Inherited property can cause many obstacles in a divorce proceeding. Normally, property that is inherited is not subjected to the division of property in a divorce proceeding because, by law, the inheritance is the property of the spouse who received it. However, there are some exceptions to the rule.
When the separate or sole property is used for the common benefit of the parties during their marriage then the property is subject to division during a divorce. Therefore, in order to ensure that the inherited property is not subject to division among a divorce proceeding, one should:
- Keep all inherited property completely detached from the marital property.
- Do not use inherited property for the benefit of the marriage.
The intricacy of inherited property is exemplified in a divorce case that arose out of Jefferson County, Alabama, in the case of Bentley v. Bentley. This case illustrates an exception to the normal rule concerning inherited property and the division of marital property.
In the case at hand, the parties were married in 2001. In 2014, the wife filed for divorce. The trial court entered an order divided the parties’ properties. During the marriage, the husband’s father created a family partnership as a vehicle to transfer assets to the husband and his two brothers.
The partnership income, in regards to the husband’s share, was reported on the parties’ joint income taxes. However, the husband never received any distributions of funds or assets from the partnership. The trial court awarded the wife $300,00 from the husband’s interest in the partnership. Accordingly, the husband appealed, and the wife cross-appealed.
The husband contended the trial court erred in granting the award of $300,000 to the wife of his interest in the partnership. The husband argued that his partnership was not part of the marital estate because he had inherited it. Pursuant to Code of Alabama, 1975, § 30-2-51(a), inherited property can still be taken into account if “that property, or income produced by property, has been used for the common benefit of the parties during their marriage.” Here, the wife furthered that the partnership generated income from the interest and dividends, which were reported on the parties’ joint tax returns and should be considered part of the marital estate.
Previously, the Court of Civil Appeals held in Kreitzberg v.
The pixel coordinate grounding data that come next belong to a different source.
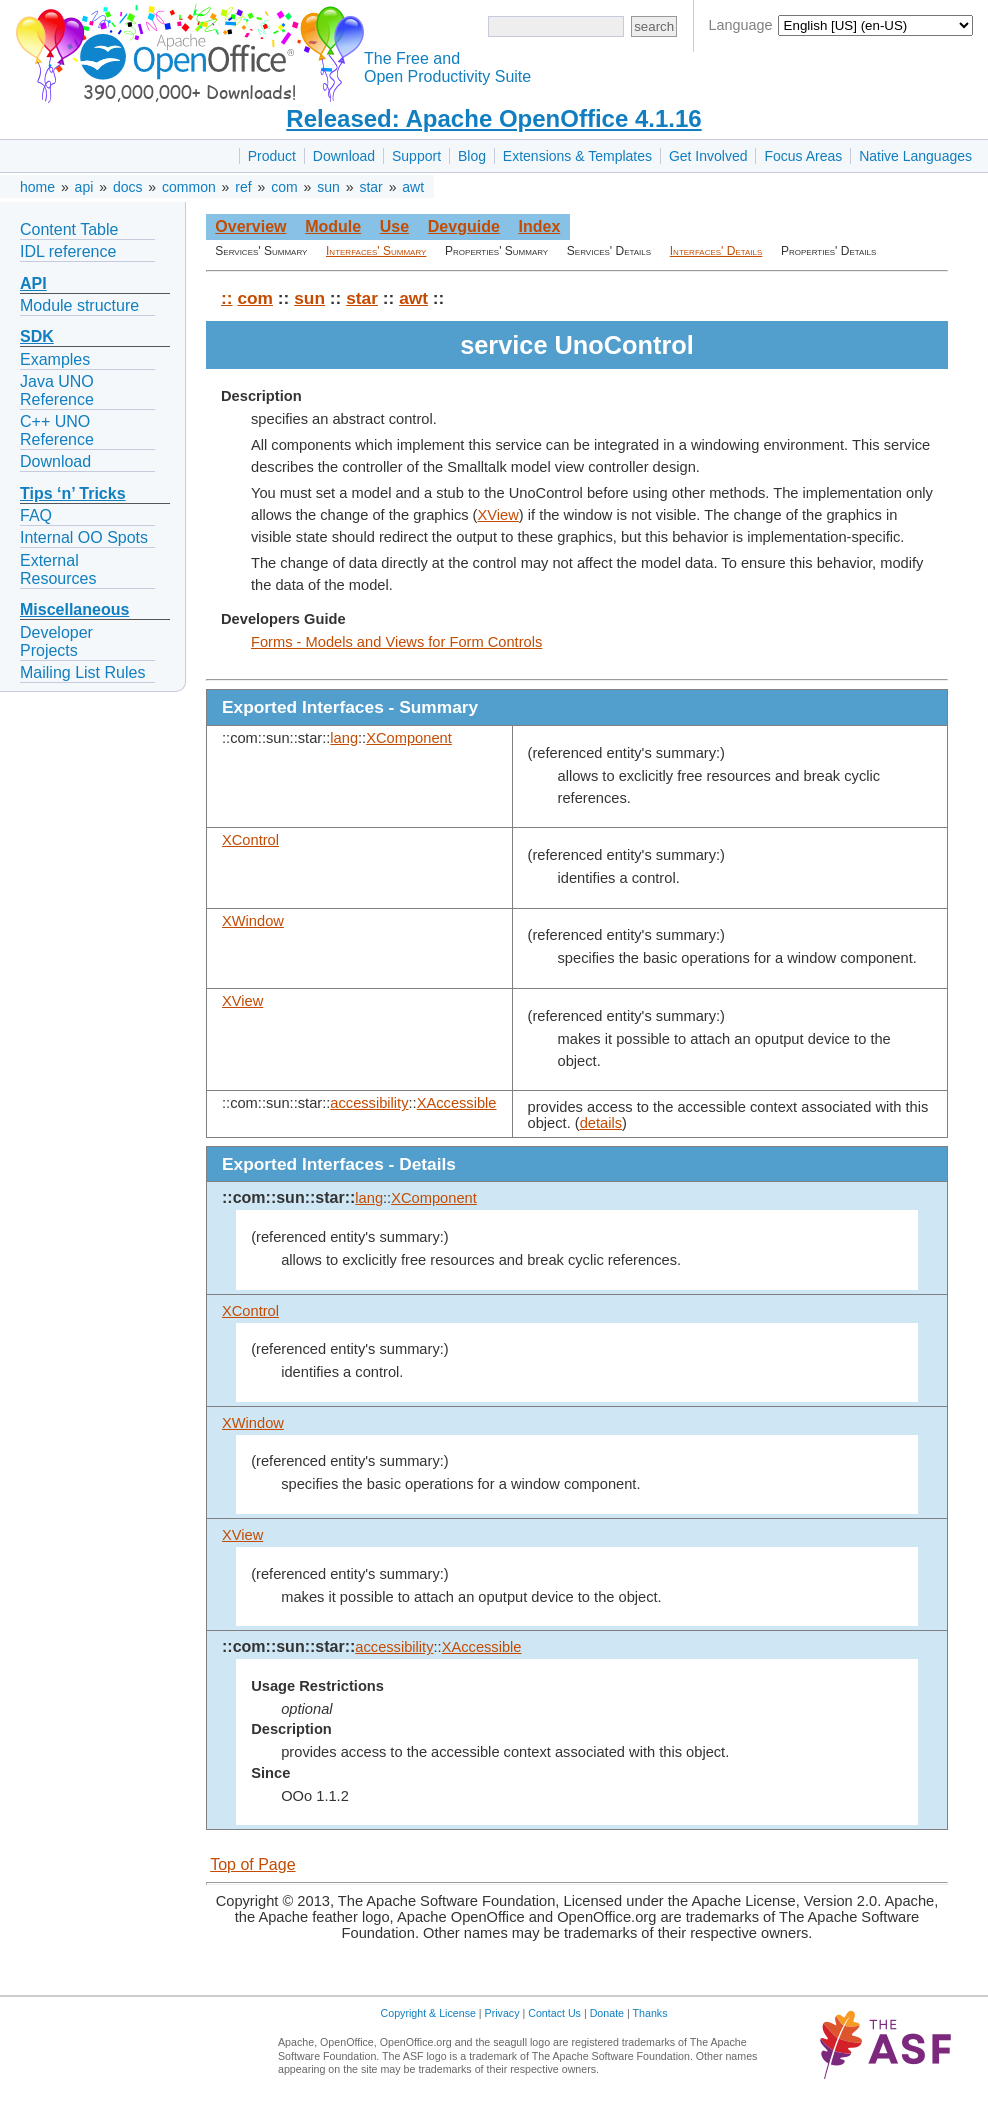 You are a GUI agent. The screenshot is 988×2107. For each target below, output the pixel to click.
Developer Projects (56, 641)
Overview (250, 226)
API (33, 283)
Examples (55, 359)
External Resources (58, 569)
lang (344, 738)
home (37, 187)
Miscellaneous (74, 609)
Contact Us (554, 2013)
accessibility (369, 1103)
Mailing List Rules (82, 672)
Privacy (502, 2013)
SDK (37, 336)
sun (328, 187)
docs (128, 187)
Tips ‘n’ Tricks (73, 493)
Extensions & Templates (577, 156)
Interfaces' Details (716, 251)
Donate (607, 2013)
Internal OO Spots (84, 537)
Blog (472, 156)
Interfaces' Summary (376, 251)
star (370, 187)
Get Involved (708, 156)
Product (272, 156)
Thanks (650, 2013)
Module (333, 226)
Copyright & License (428, 2013)
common (189, 187)
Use (394, 226)
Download (344, 156)
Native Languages (915, 156)
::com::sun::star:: (288, 1197)
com (284, 187)
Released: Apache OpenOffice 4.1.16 (493, 118)
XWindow (253, 921)
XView (498, 515)
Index (539, 226)
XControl (250, 840)
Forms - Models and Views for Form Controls (396, 642)
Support (416, 156)
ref (243, 187)
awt (413, 187)
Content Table (69, 229)
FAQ (36, 515)
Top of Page (252, 1864)
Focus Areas (803, 156)
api (84, 187)
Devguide (464, 226)
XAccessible (457, 1103)
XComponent (409, 738)
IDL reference (68, 251)
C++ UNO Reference (57, 430)
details (601, 1123)
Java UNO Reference (57, 390)
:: (227, 298)
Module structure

Kreitzberg, that separate property which creates tax liabilities is not enough to support a conclusion that the separate property was used for the common benefit of the marriage. Kreitzberg v. Kreitzberg, 80 So. 3d 925, 931-32 (Ala. Civ. App. 2011). However, this case is unlike Kreitzberg v. Kreitzberg. In the case at hand, both of the parties testified that they treated the husband’s interest in the partnership as part of their retirement plan and had foregone other retirement planning activities because of it.
The appellate court concluded that although the parties received no distribution from the partnership during the marriage, the evidence would support the trial court’s finding that the parties’ agreed to consider the husband’s interest in the partnership as part of their retirement and that the separate property was used for the common benefit of the marriage. Therefore, the husband’s interest in the partnership is subject to division among the parties.
I am not sure this case was decided correctly. Inherited property should not be considered part of a martial estate.